Role Overview
This position is for a Web Scraping Engineer focused on designing, refining, and operating scalable web scraping solutions that feed essential data pipelines. The role is fully remote, based in India, with core working hours from 11am to 8pm IST—flexible within reason to support work-life balance. You'll be responsible for overcoming anti-bot measures, extracting high-quality data, and ensuring systems remain stable and efficient over time.
Key Responsibilities
- Improve and refactor legacy scraping code to enhance stability, readability, and long-term maintainability.
- Apply software engineering best practices, including modular design, clean coding standards, and peer review processes.
- Implement advanced evasion techniques such as rotating user agents, managing cookies and headers, and leveraging both residential and data center proxies.
- Extract data from dynamic websites, handling JavaScript-heavy content and complex page structures.
- Collaborate with data analysts and internal teams to define data needs, validate outputs, and refine collection strategies.
- Develop monitoring tools and alerting systems to detect failures quickly and enable rapid response.
- Continuously assess system performance, identifying and resolving bottlenecks affecting speed or reliability.
- Recommend improvements in tooling, architecture, and methodology to strengthen data acquisition capabilities.
- Stay informed about changes in web technologies, bot detection methods, and emerging data extraction approaches.

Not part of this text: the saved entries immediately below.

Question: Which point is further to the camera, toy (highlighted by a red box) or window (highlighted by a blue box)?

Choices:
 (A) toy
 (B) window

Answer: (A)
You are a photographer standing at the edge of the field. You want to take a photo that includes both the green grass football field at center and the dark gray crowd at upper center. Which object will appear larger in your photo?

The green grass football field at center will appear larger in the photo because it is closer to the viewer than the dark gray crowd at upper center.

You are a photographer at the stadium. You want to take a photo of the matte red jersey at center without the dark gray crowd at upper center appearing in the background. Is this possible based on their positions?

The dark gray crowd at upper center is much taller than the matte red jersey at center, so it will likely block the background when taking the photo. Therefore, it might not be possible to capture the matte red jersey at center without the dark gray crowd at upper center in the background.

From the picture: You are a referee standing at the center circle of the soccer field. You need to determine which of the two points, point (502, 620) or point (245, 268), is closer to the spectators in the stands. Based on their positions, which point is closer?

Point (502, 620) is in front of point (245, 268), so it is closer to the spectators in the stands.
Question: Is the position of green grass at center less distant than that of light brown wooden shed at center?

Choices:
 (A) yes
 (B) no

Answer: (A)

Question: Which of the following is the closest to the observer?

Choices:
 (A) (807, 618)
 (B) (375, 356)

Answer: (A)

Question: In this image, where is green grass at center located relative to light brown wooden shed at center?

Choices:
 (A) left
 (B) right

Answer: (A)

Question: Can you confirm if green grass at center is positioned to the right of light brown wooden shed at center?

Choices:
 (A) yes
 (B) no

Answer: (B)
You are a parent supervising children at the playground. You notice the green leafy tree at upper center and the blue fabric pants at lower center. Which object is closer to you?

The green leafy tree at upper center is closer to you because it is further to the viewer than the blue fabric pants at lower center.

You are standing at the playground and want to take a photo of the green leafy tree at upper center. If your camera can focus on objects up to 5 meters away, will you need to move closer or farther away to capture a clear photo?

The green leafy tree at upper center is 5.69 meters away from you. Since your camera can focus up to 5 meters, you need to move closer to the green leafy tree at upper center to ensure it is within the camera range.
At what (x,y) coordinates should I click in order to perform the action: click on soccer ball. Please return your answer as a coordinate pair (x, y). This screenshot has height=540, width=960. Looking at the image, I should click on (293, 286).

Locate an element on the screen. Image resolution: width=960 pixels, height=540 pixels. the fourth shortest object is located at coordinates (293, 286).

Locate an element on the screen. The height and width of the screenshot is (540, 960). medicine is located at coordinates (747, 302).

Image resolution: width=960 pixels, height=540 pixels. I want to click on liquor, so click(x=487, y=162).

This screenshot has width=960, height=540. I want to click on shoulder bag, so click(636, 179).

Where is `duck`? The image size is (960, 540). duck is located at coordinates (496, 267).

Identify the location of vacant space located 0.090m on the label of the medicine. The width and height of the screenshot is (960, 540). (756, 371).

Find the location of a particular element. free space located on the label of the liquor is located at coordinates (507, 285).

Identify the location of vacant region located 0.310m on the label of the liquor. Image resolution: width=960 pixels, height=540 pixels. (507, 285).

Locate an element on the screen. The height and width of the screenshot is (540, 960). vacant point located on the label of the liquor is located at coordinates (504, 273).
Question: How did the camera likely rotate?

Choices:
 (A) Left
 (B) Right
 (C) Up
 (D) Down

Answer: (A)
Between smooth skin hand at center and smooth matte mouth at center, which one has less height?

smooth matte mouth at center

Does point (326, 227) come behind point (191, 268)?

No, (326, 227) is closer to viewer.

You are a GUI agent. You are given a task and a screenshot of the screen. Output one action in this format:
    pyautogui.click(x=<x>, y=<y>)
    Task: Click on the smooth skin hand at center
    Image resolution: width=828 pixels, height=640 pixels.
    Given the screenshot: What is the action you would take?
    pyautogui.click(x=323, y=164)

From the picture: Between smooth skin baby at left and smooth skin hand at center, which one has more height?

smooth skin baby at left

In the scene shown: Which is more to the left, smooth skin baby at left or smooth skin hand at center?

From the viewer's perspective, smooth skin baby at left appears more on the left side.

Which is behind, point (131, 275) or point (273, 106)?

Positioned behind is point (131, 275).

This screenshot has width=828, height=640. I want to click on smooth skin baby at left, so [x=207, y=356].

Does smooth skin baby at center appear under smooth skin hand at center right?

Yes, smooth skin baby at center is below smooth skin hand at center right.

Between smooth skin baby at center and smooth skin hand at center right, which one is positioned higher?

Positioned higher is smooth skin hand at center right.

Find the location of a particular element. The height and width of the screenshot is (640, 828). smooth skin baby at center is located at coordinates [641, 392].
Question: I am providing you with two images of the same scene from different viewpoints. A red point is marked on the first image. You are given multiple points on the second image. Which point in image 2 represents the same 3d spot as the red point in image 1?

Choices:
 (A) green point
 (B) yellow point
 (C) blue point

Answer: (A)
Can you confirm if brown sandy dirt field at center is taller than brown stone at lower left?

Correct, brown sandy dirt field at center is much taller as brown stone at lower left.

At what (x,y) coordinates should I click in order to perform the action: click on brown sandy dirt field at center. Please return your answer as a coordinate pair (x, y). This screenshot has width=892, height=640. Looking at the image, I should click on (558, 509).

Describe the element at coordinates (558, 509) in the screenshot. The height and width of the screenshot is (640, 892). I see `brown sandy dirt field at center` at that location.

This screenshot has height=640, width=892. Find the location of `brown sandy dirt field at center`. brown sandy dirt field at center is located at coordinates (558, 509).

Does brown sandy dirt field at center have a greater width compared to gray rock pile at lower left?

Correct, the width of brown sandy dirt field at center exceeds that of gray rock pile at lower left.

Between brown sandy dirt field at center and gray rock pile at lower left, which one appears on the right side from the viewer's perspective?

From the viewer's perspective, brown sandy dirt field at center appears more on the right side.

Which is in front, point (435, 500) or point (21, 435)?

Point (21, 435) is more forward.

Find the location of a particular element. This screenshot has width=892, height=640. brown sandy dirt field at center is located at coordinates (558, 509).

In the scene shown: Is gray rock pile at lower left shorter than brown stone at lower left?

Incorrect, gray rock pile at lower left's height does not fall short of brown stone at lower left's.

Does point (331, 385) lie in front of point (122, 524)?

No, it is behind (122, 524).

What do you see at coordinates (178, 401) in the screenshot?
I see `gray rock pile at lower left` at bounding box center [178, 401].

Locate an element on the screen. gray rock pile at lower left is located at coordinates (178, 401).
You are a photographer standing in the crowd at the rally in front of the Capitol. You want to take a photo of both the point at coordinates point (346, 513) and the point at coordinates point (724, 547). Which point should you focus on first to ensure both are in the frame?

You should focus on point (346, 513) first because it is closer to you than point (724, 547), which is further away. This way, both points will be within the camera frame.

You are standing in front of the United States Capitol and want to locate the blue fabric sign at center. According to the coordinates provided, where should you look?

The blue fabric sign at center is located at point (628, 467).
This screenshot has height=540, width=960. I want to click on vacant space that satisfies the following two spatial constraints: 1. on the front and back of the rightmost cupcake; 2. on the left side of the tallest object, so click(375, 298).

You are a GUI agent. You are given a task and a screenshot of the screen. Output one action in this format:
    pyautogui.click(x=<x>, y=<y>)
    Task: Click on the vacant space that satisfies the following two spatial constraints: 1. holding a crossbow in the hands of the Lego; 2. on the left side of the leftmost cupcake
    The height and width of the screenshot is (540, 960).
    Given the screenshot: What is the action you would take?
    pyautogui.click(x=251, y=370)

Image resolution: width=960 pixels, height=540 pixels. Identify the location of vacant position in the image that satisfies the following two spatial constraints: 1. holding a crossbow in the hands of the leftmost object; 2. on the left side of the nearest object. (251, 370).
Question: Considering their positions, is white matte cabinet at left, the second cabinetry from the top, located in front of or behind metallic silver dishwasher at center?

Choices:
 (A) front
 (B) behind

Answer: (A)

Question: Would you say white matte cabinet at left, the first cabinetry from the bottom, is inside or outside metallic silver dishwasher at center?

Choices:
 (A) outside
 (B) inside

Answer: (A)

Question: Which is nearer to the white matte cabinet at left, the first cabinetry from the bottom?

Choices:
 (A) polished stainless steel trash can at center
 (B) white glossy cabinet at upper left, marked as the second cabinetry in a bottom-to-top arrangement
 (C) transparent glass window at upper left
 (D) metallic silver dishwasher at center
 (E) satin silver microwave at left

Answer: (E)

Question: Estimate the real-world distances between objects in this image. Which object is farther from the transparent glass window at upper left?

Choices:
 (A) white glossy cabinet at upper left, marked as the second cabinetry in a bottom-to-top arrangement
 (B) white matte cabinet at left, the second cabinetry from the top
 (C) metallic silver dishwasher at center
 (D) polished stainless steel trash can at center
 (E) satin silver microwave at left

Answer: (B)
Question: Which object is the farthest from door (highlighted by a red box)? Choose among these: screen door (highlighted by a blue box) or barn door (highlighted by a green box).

- Document processes and support internal users in effectively integrating scraped data into reporting and analytics workflows.
Required Qualifications
- Proven experience—3+ years—using tools like Selenium, Playwright, or Puppeteer for large-scale web scraping.
- Solid grasp of HTTP protocols, RESTful APIs, HTML parsing, and how browsers render content, including TLS/SSL interactions.
- Hands-on expertise in browser fingerprint spoofing, request signature manipulation, and avoiding detection mechanisms.
- Deep familiarity with managing session states, cookies, headers, and proxy rotation strategies.
- Experience setting up logging, metrics collection, and alerting to maintain system uptime and performance.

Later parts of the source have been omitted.